El pasado 30 de abril conocimos las estimaciones preliminares del PIB al primer trimestre para varios países de la OCDE. Los reportes dejan ver una economía de México que se contrajo en sus tres sectores, mientras que Estados Unidos presenta un crecimiento sólido. Siendo México el principal socio comercial de Estados Unidos y estando ambas economías integradas profundamente desde hace 35 años, llama la atención el desacoplamiento de la economía mexicana.
La Oficina de Análisis Económico de EU publicó la estimación preliminar del Producto Interno Bruto ajustado a la inflación, que aumentó un 2% anualizado en el primer trimestre, (+0.5% trimestral) después de que el cierre del Gobierno Federal, el más largo de la historia, limitara el crecimiento en los últimos meses de 2025.
Al descomponer el crecimiento económico de EU se destaca la inversión empresarial basada en la inteligencia artificial. Los gastos empresariales en equipos e infraestructuras avanzaron 10.4% anualizado, el nivel más alto en casi tres años durante el primer trimestre.
Por su parte, el gasto de los consumidores, que representa aproximadamente dos tercios de la actividad económica, aumentó a un ritmo mejor de lo esperado, a 1.6%, impulsado por la demanda de servicios, incluidos los servicios de salud y financieros.
La economía estadounidense se ha mantenido sorprendentemente firme hasta ahora. Sin embargo, la situación geopolítica y la inflación creciente podría frenar el crecimiento si los consumidores. Las devoluciones de impuestos han permitido sostén el gasto de consumo, a pesar del incremento en los precios de la gasolina, de la electricidad, del gas y de la turbosina.
El índice de precios al consumo personal (IPCC), la medida de inflación preferida por la Reserva Federal, subió un 0.7% el mes pasado, el mayor incremento desde 2022. El índice registró un alza del 3.5% con respecto al año anterior. Desde entonces, los precios de la gasolina han estado subiendo.
Los integrantes del Comité Federal de Mercado Abierto de la Reserva Federal mantuvieron sin cambios los tipos de interés el miércoles, pero revelaron una creciente división sobre las perspectivas de la política monetaria en medio de la creciente incertidumbre causada por la guerra con Irán.
Parte de la desaceleración del consumo también podría deberse al crudo invierno que azotó gran parte de Estados Unidos a principios de año. El gasto ajustado a la inflación aumentó un 0.2% en marzo en comparación con el mes anterior, ya que los consumidores destinaron fondos a la compra de bienes como automóviles y muebles para el hogar.
En el caso de México, después de 18 meses de caída en la Inversión Fija Bruta, la estimación preliminar del PIB al primer trimestre, de acuerdo al INEGI, fue de una contracción del 0.8% trimestral, más negativa que la estimada por el mercado (-0.6%) y contrastante con el crecimiento de +0.9% trimestral del último trimestre del 2025.
Por dentro, los tres sectores presentaron contracciones trimestrales, lo que acerca el diagnóstico de la economía a la definición de recesión, cuando la caída en la actividad es generalizada, sostenida en el tiempo y profunda. El sector primario cayó en 1.4%, la industria -1.1%, y los servicios -0.6%.
En términos anuales, INEGI estima preliminarmente que el PIB creció apenas un 0.2% anual, el sector primario bajó -0.1%, la industria cayó 1.1% y los servicios aumentaron en +0.9% anual. Es previsible que con estos datos veamos revisiones a la baja en las expectativas de crecimiento por parte de los analistas del sector privado.

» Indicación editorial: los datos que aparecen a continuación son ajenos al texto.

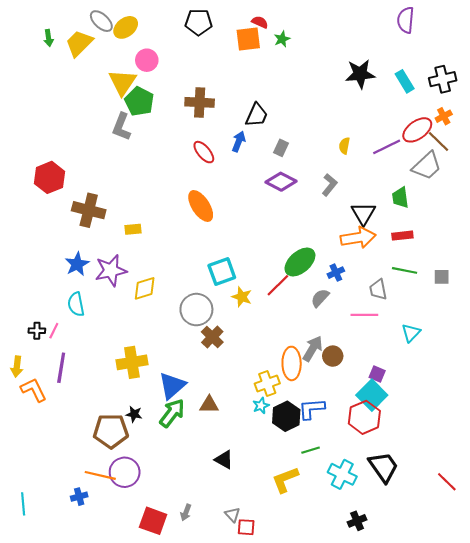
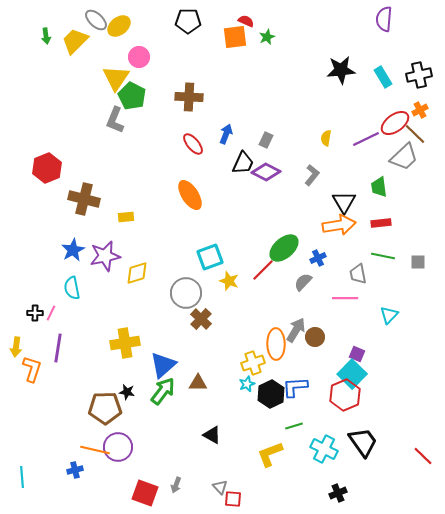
black trapezoid: (257, 115) -> (243, 163), moved
orange L-shape: (34, 390) -> (32, 369), turned 44

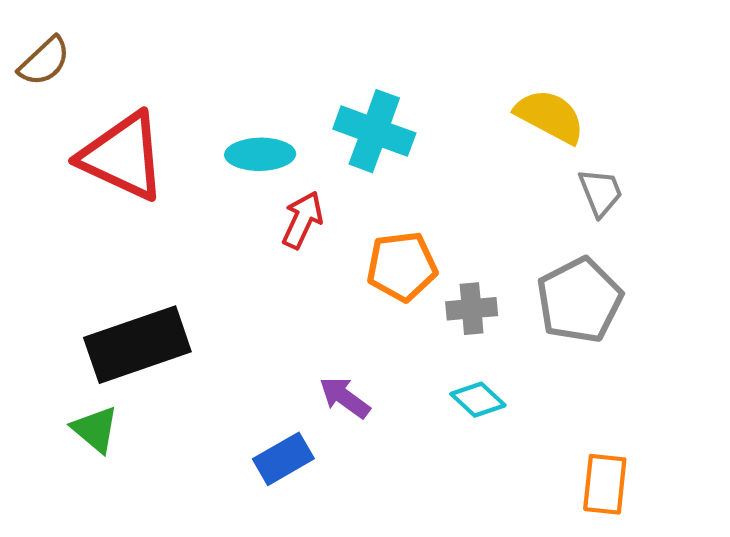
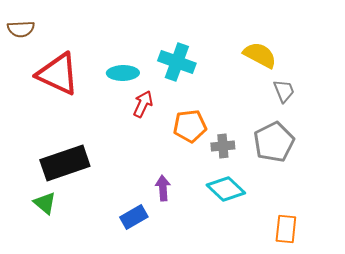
brown semicircle: (44, 61) -> (21, 29), turned 40
purple arrow: (345, 397) -> (163, 188), turned 50
cyan diamond: (478, 400) -> (226, 189), size x1.5

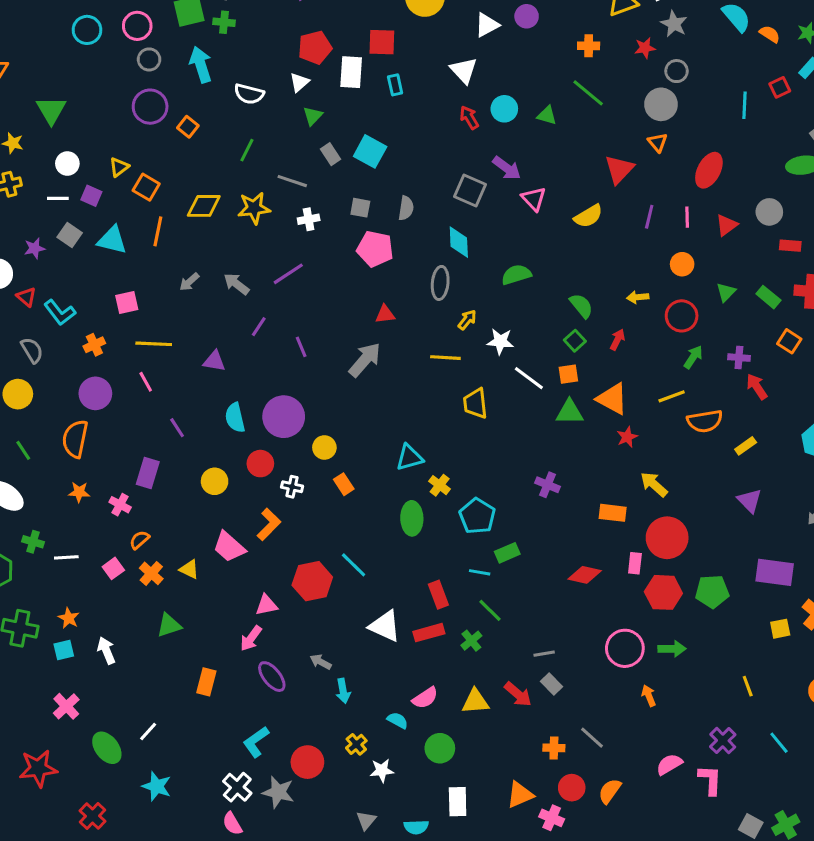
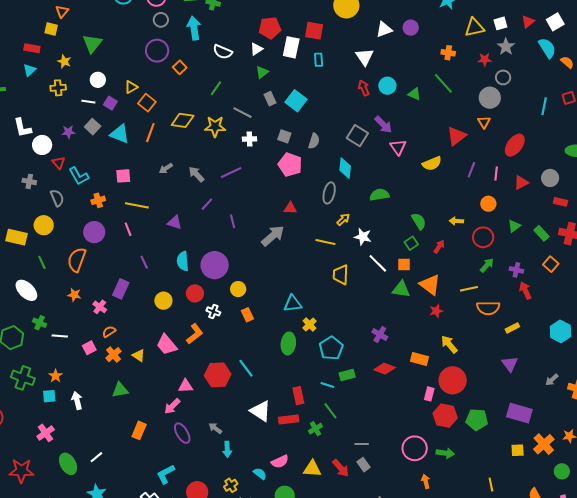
red diamond: (585, 575) -> (385, 369), moved

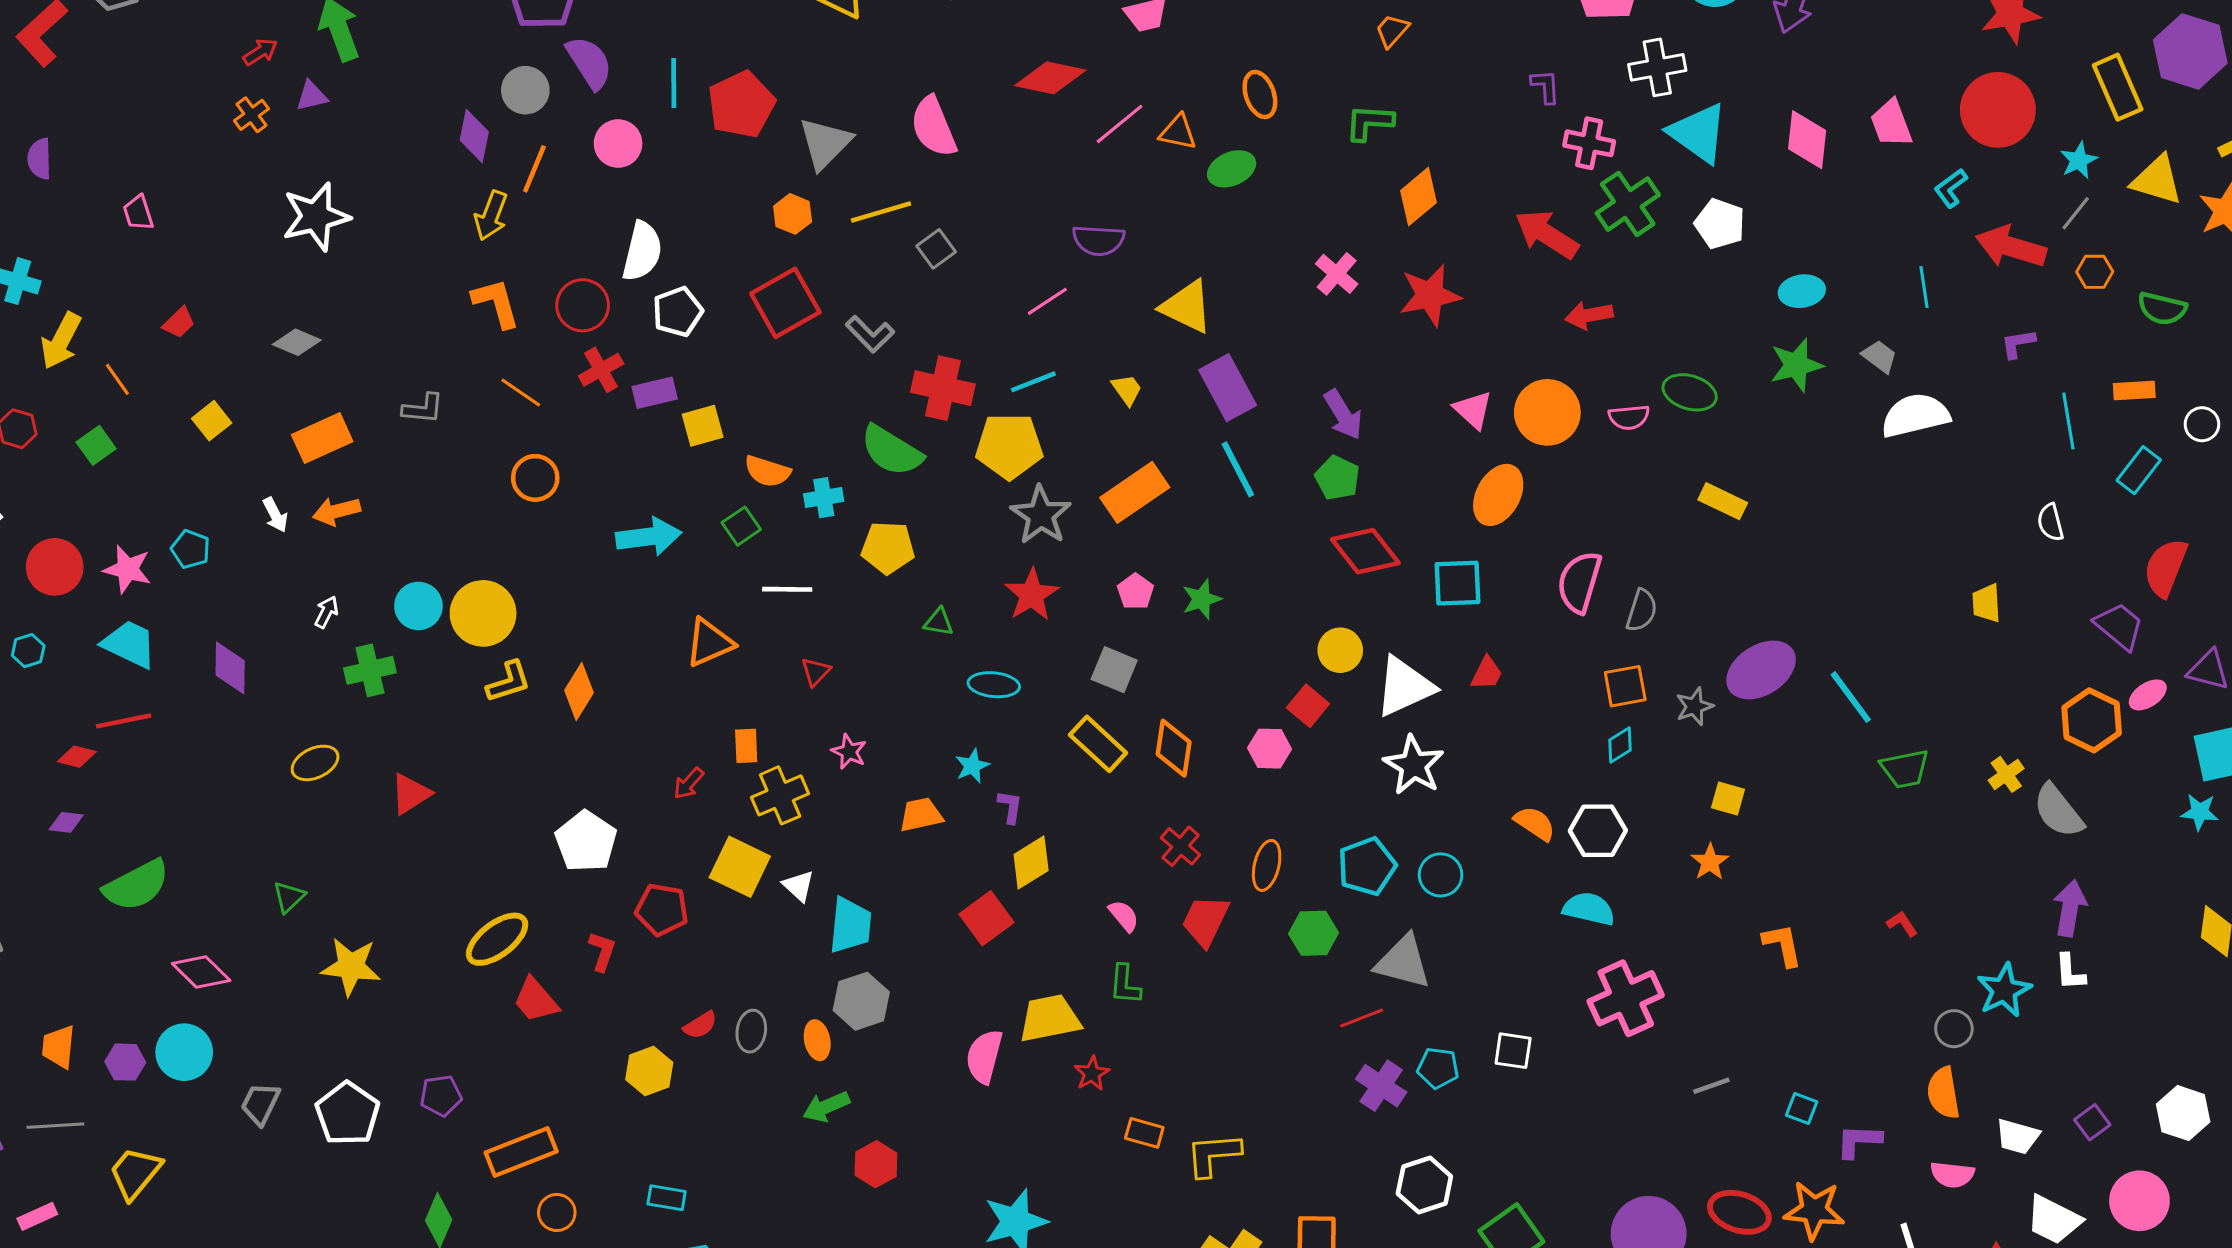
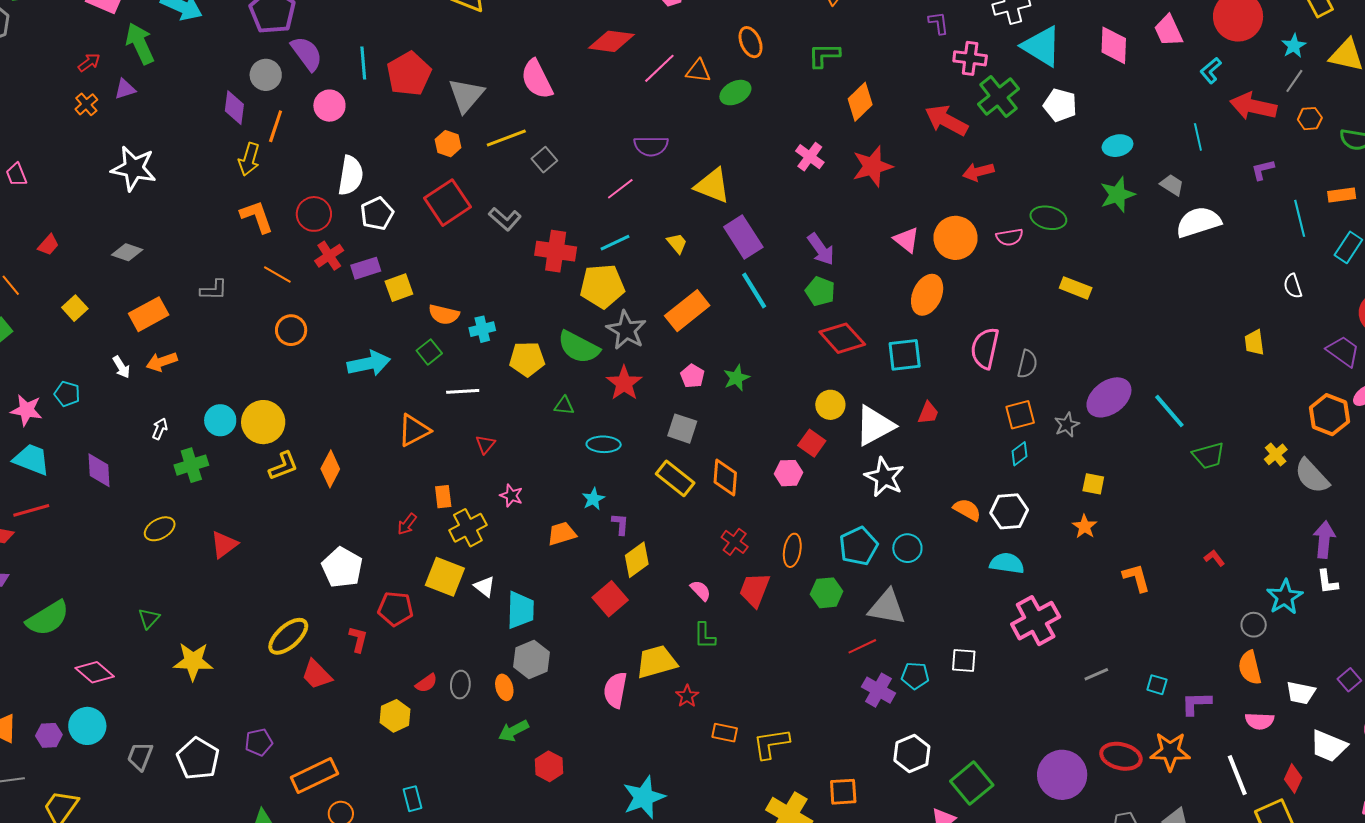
white star: (316, 217) -> (134, 168), turned 30
green semicircle: (891, 451) -> (579, 347), moved
cyan rectangle: (667, 1198) -> (413, 799), turned 70

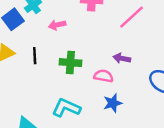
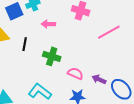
purple arrow: (122, 58) -> (99, 79), moved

Muy preocupante es también la contracción en los ingresos del sector público, que según el reporte trimestral de la Secretaría de Hacienda, cayeron 0.6% en términos reales durante el primer trimestre. Los ingresos petroleros disminuyeron 9.4% durante los tres primeros meses del año, debido al fortalecimiento del peso mexicano en el periodo. La perspectiva de la Calificación de México depende de que logremos reducir el déficit fiscal en este año al 4.1% del PIB y en el futuro al 3%.
Es un hecho que la combinación de factores externos, como la incertidumbre respecto a los aranceles y a la negociación del T-MEC, más los efectos de la guerra de Medio Oriente, y las acusaciones recientes a funcionarios del Estado mexicano por parte de fiscales americanos, más factores internos como la inseguridad, la falta de Estado de derecho, y la destrucción de la superestructura institucional, son factores que han llevado a la cautela de la inversión.